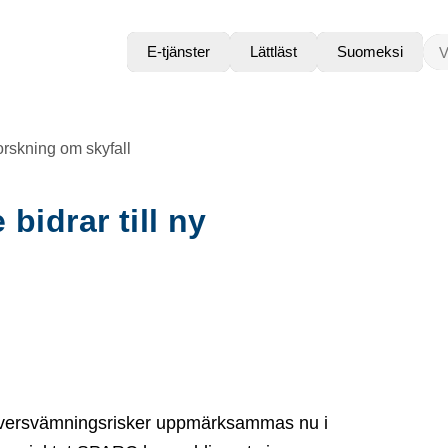
VAD
E-tjänster
Lättläst
Suomeksi
forskning om skyfall
bidrar till ny
översvämningsrisker uppmärksammas nu i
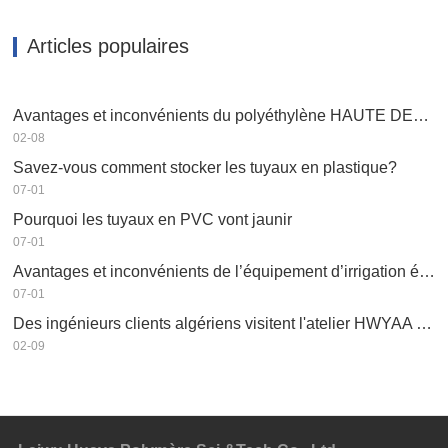
Articles populaires
Avantages et inconvénients du polyéthylène HAUTE DENSITÉ PEHD
02-08
Savez-vous comment stocker les tuyaux en plastique?
07-01
Pourquoi les tuyaux en PVC vont jaunir
07-01
Avantages et inconvénients de l’équipement d’irrigation économe en eau
07-01
Des ingénieurs clients algériens visitent l'atelier HWYAA pour un échange technique
02-09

+ + + + + + +

### What this task involves
Show every line of the data that includes the string "Avantages".

### Solution to the exercise
Avantages et inconvénients du polyéthylène HAUTE DENSITÉ PEHD
Avantages et inconvénients de l’équipement d’irrigation économe en eau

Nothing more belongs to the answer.